Он был на кухне — разжигал примус.
— Тебе сейчас нужно чаю покрепче, — сказал он. — Вид, будто тебя здорово отколошматили. Ничего, это пройдет.
Выпив чаю, я вернулся к Оле.
— Оля! Проснись и вставай! — приказал я. — Ты слышишь меня — проснись и вставай!
Она медленно раскрыла глаза, вяло улыбнулась. Я помог ей подняться. Гена спешно налил ей стакан чаю. Она смотрела на него не видя.
— Гена, ты подождешь меня, пока я провожу Олю домой, — сказал я. — Можешь пока поспать на диване.
Оля медленно шла по улице, я поддерживал ее под руку. Мы не разговаривали — я не хотел, она не могла. Только у дома она сказала мне сонно-отсутствующим голосом — она все еще была под гипнотической одурью:
— Спасибо, Сережа, — было очень хорошо.
Возвращаясь, я дал себе слово: никогда больше не использовать свои жалкие способности для забавы. Это может привести к большому несчастью — сегодня мне просто повезло (права пословица: некоторым индивидам действительно везет…).
Только один раз я нарушил этот запрет. Но то произошло в Соловецкой тюрьме — и вовсе не для забавы.
Наши встречи с Олей продолжались — и у нее дома, и на концертах, и на спектаклях. Как-то она сказала мне:
— Сегодня мы пойдем в Муздрамин — там будут слушать выпускников по классу рояля. Один мальчик просто чудо, ему пророчат большую будущность.
— Как его зовут?
— Гилельс. [105] Гилельс Эмиль Григорьевич (1916–1985) — советский музыкант, один из выдающихся пианистов XX века.
Моня Гилельс.
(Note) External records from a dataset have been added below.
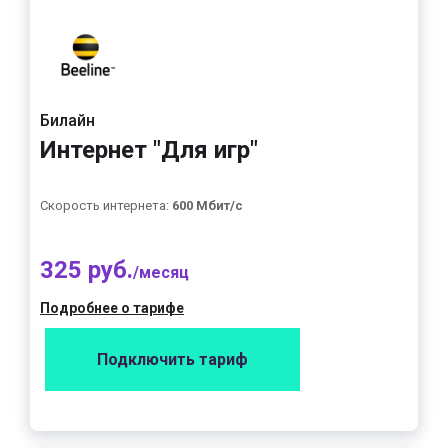
Билайн
Интернет "Для игр"
Скорость интернета:
600 Мбит/с
325 руб.
/месяц
Подробнее о тарифе
Подключить тариф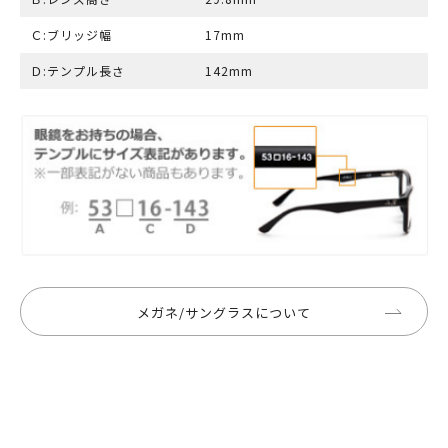
Ｃ:ブリッジ幅
17mm
Ｄ:テンプル長さ
142mm
メガネ/サングラスについて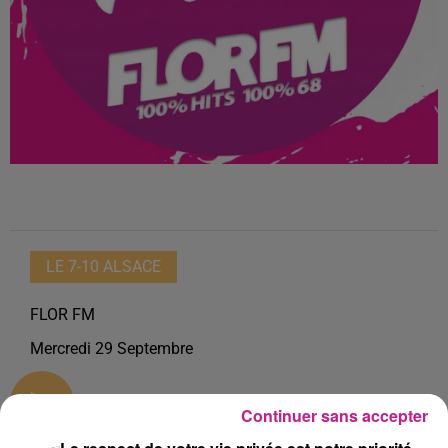
LE 7-10 ALSACE
FLOR FM
Mercredi 29 Septembre
0:00
13 min 45 sec
Continuer sans accepter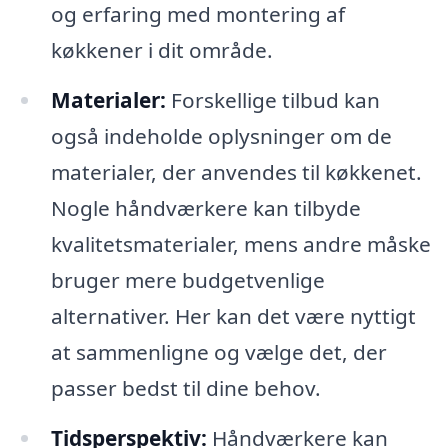
og erfaring med montering af
køkkener i dit område.
Materialer:
Forskellige tilbud kan
også indeholde oplysninger om de
materialer, der anvendes til køkkenet.
Nogle håndværkere kan tilbyde
kvalitetsmaterialer, mens andre måske
bruger mere budgetvenlige
alternativer. Her kan det være nyttigt
at sammenligne og vælge det, der
passer bedst til dine behov.
Tidsperspektiv:
Håndværkere kan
Верней, Эмиль или Эммануил — точно не знаю.
В этот вечер в Муздрамине собралось много любителей музыки. В первом ряду сидел знаменитый Столярский (из его школы вышел Давид Ойстрах). Он оживленно беседовал с молодой женщиной, доцентом консерватории Айзенгарт. Мы сели прямо за ними — и слышали их разговор.
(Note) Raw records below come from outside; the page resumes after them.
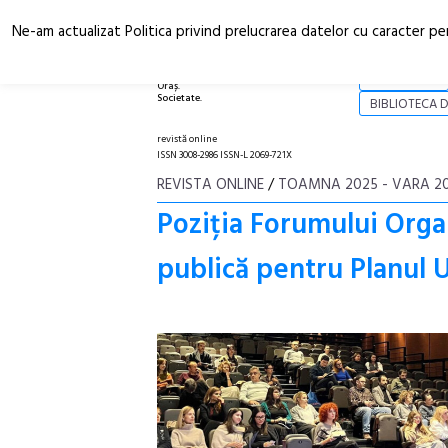
Ne-am actualizat Politica privind prelucrarea datelor cu caracter pe
Arhitectură.
NOI
Oraș.
Societate.
BIBLIOTECA D
revistă online
ISSN 3008-2986 ISSN-L 2069-721X
REVISTA ONLINE
/
TOAMNA 2025 - VARA 2
Poziția Forumului Orga
publică pentru Planul 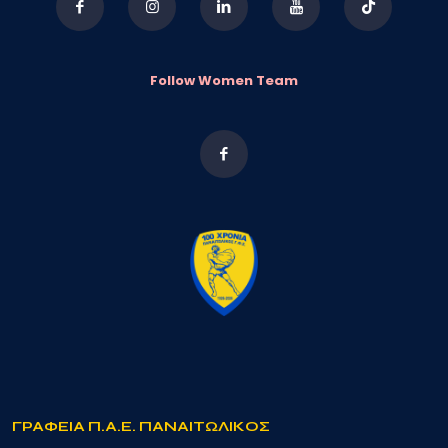
Follow Women Team
ΓΡΑΦΕΙΑ Π.Α.Ε. ΠΑΝΑΙΤΩΛΙΚΟΣ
У нас, коренных одесситов, был особый язык — напевный и неправильный: в нем смешивались еврейско-молдавско-украинско-греческие интонации и конструкции, ударения зачастую стояли не на своих местах. Но Столярский всех перещеголял — а ведь он все-таки был профессором! Южный его говор отдавал такой еврейской местечковостью, что поначалу (пока слушающий не привыкал) — казался нарочито утрированным.